=== Begin Enclosure ===

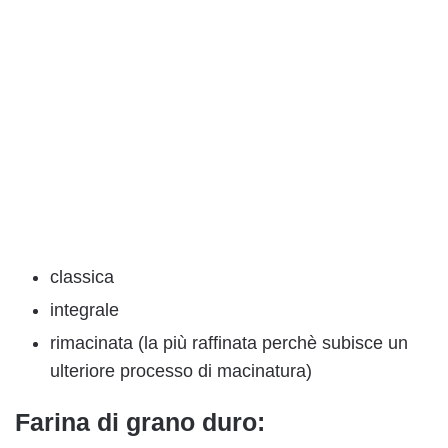
classica
integrale
rimacinata (la più raffinata perchè subisce un
ulteriore processo di macinatura)
Farina di grano duro:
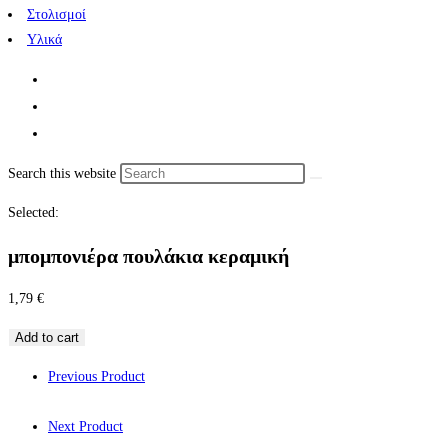
Στολισμοί
Υλικά
Search this website
Selected:
μπομπονιέρα πουλάκια κεραμική
1,79
€
Add to cart
Previous Product
Next Product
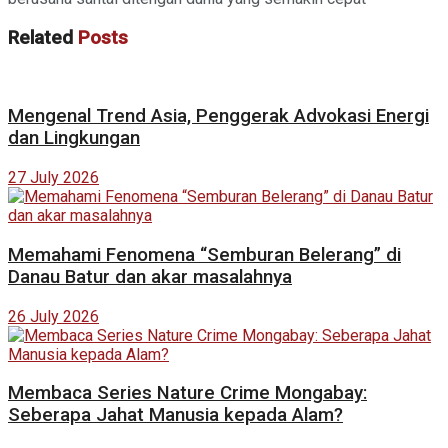
Related
Posts
Mengenal Trend Asia, Penggerak Advokasi Energi
dan Lingkungan
27 July 2026
Memahami Fenomena “Semburan Belerang” di
Danau Batur dan akar masalahnya
26 July 2026
Membaca Series Nature Crime Mongabay:
Seberapa Jahat Manusia kepada Alam?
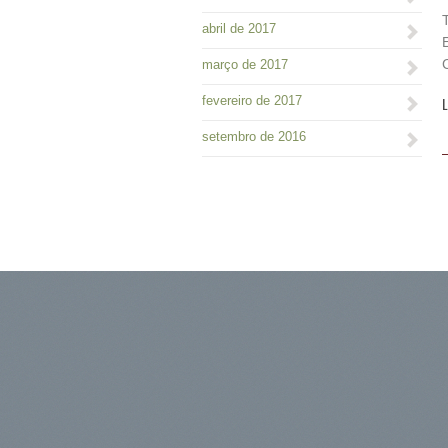
abril de 2017
março de 2017
fevereiro de 2017
L
setembro de 2016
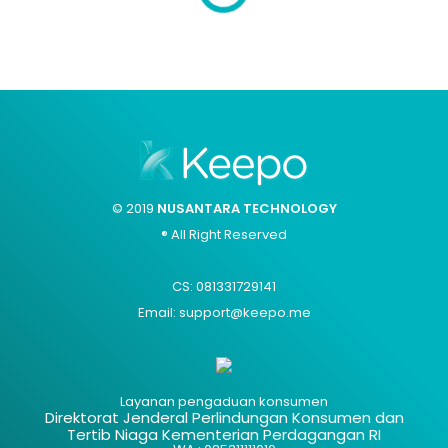
© 2019
NUSANTARA TECHNOLOGY
® All Right Reserved
CS: 081331729141
Email: support@keepo.me
Layanan pengaduan konsumen
Direktorat Jenderal Perlindungan Konsumen dan
Tertib Niaga Kementerian Perdagangan RI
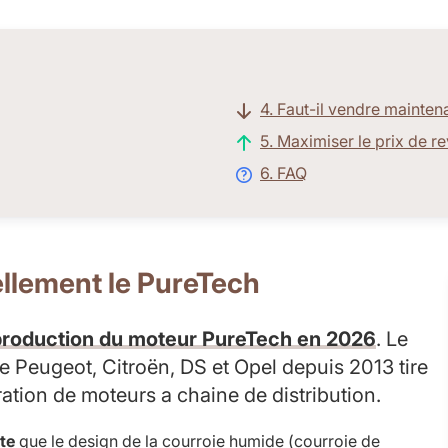
4. Faut-il vendre mainten
5. Maximiser le prix de r
6. FAQ
ellement le PureTech
 production du moteur PureTech en 2026
. Le
de Peugeot, Citroën, DS et Opel depuis 2013 tire
tion de moteurs a chaine de distribution.
te
que le design de la courroie humide (courroie de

=== End Enclosure ===

Work task:
Only the lines from the one with "Direktorat Jenderal Perlindungan Konsumen dan" through the last line of the records above are wanted, copied exactly and with pictures omitted.

Result:
Direktorat Jenderal Perlindungan Konsumen dan
Tertib Niaga Kementerian Perdagangan RI
4. Faut-il vendre mainten
5. Maximiser le prix de r
6. FAQ
ellement le PureTech
 production du moteur PureTech en 2026
. Le
de Peugeot, Citroën, DS et Opel depuis 2013 tire
tion de moteurs a chaine de distribution.
te
que le design de la courroie humide (courroie de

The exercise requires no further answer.